Sabe-se lá porque a cidade tem o costume de jogar para suas regiões mais detonadas os eventos culturais que pretende sediar.
Deve ser para tentar recuperar a beleza distante de sua história, que brilha sufocada debaixo de uma camada de fuligem que dia após dia a engole. Foi no Centro Histórico de Santos que ocorreu o Santos Café, suas ruas geladas de um inverno repentino perfumadas com o cheiro doce de cafés exóticos.
Não me lembrava com exatidão onde ficavam os Arcos do Valongo. Desci do carro preocupado mas nem tanto, pois já sabia que para achar o caminho de qualquer lugar é só usar os diferentes sentidos de que dispomos fundidos todos num só intuito (e a informação de outros transeuntes, quando nós mesmos não bastamos). Perguntei a um guarda municipal onde ficavam os Arcos, e ele me explicou:
“você segue esse boulevard até o final e pega a direita. Daí segue reto um pouco até passar o Museu Pelé e chegou – é atrás do museu Pelé”.

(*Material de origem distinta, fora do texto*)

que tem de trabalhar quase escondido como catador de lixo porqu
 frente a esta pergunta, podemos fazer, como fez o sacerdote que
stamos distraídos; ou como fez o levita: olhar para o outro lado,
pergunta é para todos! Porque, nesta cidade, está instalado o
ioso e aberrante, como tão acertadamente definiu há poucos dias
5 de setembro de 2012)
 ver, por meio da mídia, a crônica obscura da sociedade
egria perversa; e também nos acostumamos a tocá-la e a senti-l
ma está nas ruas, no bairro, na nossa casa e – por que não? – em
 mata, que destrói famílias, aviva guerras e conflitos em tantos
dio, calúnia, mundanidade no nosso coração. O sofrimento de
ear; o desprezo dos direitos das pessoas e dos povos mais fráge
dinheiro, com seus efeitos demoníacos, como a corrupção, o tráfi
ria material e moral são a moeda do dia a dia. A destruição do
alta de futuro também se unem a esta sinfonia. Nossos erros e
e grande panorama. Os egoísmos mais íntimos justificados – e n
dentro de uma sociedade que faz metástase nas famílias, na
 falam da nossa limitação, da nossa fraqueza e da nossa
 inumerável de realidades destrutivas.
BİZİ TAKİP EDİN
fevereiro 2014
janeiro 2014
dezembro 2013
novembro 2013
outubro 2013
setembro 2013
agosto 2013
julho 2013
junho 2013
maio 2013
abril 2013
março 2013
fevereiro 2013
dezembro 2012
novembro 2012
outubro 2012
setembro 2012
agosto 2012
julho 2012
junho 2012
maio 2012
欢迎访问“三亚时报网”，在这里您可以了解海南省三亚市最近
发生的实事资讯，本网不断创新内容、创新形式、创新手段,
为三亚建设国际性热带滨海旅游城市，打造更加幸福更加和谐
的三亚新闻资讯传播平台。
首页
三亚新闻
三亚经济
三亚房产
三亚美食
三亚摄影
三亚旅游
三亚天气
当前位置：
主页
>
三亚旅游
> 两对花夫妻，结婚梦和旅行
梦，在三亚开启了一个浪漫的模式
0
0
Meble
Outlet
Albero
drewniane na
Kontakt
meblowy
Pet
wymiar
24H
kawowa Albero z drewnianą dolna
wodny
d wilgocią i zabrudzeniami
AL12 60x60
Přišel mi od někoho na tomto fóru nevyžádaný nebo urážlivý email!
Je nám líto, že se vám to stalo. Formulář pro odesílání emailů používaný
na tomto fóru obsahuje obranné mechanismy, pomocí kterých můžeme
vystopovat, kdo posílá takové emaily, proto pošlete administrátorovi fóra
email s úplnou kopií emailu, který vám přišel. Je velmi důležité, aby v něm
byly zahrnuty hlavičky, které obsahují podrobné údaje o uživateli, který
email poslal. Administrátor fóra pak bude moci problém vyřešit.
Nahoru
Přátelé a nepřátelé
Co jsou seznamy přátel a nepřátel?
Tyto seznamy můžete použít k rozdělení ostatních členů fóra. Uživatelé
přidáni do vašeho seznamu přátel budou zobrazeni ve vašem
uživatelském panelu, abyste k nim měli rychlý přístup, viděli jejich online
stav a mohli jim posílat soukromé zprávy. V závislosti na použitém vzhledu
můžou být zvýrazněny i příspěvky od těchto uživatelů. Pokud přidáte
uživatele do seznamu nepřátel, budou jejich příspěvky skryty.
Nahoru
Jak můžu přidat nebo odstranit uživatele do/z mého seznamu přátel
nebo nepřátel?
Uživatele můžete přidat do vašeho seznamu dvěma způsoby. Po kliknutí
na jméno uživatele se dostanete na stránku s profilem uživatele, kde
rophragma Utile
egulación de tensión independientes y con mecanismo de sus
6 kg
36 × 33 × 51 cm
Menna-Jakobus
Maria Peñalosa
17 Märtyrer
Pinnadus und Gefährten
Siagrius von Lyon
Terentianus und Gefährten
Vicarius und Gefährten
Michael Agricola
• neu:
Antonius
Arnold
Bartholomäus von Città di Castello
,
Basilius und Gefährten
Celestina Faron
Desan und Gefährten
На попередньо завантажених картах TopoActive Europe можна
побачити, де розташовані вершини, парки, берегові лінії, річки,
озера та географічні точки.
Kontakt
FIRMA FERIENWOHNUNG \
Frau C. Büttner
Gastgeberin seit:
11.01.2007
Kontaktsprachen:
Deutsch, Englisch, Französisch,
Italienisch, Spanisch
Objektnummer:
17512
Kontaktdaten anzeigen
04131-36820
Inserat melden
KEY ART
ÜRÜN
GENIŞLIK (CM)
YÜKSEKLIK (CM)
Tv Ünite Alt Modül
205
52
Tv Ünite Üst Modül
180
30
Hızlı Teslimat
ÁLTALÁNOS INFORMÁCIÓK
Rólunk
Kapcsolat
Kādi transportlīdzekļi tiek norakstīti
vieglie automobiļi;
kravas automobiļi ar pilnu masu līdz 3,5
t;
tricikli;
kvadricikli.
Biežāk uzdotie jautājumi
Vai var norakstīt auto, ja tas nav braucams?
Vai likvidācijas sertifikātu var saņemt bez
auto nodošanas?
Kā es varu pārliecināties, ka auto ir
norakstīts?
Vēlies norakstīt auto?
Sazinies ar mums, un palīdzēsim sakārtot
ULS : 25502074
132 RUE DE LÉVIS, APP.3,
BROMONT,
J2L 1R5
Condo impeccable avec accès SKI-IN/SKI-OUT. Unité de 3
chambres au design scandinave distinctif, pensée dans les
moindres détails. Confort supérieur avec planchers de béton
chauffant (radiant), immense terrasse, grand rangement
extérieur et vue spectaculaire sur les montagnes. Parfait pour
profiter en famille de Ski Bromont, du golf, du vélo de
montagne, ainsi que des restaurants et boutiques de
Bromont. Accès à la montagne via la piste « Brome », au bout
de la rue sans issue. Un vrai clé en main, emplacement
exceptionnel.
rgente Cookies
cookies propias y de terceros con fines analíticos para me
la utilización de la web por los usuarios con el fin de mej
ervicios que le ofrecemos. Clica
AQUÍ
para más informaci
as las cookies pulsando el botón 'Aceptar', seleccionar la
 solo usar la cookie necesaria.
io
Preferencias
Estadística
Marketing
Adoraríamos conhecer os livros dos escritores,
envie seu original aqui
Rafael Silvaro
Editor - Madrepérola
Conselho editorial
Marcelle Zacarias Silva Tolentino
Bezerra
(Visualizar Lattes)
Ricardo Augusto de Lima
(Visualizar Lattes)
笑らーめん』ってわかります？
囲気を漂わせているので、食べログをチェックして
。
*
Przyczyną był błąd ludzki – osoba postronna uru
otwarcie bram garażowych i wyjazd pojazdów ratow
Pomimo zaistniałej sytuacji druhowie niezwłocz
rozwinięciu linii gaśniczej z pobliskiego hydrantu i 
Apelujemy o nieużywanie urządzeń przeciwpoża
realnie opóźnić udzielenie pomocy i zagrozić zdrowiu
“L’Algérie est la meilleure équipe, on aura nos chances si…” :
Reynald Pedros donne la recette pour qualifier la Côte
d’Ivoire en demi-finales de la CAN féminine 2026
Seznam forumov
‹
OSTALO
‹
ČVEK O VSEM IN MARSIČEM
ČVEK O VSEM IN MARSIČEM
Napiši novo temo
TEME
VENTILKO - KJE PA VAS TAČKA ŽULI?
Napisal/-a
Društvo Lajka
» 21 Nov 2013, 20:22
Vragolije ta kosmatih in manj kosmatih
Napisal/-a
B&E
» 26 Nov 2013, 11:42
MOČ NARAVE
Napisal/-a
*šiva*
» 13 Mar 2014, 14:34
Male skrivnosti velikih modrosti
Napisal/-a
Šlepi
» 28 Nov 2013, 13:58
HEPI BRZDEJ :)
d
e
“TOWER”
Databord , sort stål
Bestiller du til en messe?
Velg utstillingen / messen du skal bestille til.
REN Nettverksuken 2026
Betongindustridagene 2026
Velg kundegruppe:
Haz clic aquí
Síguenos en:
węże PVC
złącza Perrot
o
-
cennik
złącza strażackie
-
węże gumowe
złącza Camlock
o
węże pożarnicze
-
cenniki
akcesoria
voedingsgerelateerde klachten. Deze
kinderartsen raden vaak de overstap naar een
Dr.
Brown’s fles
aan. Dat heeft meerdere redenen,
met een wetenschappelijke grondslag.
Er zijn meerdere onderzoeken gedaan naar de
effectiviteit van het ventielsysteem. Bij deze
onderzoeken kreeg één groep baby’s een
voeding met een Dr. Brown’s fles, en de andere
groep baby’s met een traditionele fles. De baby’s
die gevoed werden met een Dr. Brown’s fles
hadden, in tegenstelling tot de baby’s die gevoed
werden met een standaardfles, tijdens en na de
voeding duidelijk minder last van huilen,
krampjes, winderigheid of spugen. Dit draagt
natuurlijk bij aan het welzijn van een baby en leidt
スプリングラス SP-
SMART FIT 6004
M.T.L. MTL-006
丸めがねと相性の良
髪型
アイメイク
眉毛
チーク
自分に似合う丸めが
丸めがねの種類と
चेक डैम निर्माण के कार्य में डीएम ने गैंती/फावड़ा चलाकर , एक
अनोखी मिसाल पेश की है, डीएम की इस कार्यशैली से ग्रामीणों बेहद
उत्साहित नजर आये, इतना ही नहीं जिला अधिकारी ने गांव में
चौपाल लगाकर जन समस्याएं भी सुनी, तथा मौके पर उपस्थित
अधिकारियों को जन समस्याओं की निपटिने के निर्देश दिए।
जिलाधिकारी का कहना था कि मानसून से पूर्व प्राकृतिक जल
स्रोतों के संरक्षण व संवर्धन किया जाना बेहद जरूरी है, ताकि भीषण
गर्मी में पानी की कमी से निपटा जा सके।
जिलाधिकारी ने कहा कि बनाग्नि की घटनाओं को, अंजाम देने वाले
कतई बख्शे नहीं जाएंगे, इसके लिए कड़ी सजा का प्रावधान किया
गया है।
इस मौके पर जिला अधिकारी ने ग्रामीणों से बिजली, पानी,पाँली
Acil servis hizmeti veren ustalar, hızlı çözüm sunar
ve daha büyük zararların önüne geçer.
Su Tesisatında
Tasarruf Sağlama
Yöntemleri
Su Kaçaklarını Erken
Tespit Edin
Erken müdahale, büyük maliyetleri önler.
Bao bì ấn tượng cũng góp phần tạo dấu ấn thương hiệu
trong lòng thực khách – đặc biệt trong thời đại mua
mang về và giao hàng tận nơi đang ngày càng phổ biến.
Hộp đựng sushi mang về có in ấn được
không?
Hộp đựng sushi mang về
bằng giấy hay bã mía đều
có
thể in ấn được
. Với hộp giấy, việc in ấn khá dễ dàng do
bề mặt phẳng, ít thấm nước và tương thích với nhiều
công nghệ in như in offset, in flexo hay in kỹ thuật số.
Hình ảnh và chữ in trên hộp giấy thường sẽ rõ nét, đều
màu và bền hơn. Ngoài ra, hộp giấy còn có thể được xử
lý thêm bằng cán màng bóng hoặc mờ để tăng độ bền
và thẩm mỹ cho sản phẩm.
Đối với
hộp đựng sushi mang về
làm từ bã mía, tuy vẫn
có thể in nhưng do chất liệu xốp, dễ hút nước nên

Prontamente atendi à ordem do oficial, e logo cheguei no destino referido – mas não sem antes ter de dar a volta numa multidão que se aglomerava bem no final do tal boulevard, em frente de um palco que lá estava montado, onde uma banda se apresentava. Quanto mais nos aproximávamos dos Arcos, mais tínhamos certeza de onde brotava o perfume que a cidade usaria naquela noite, e podíamos enfim formar a imagem do que seria o pôr-do-sol daquele fim de tarde: cheio de vapores, em tons de terra.
Uma vez lá dentro, passeamos por todas as mesas de exposição dos artesãos.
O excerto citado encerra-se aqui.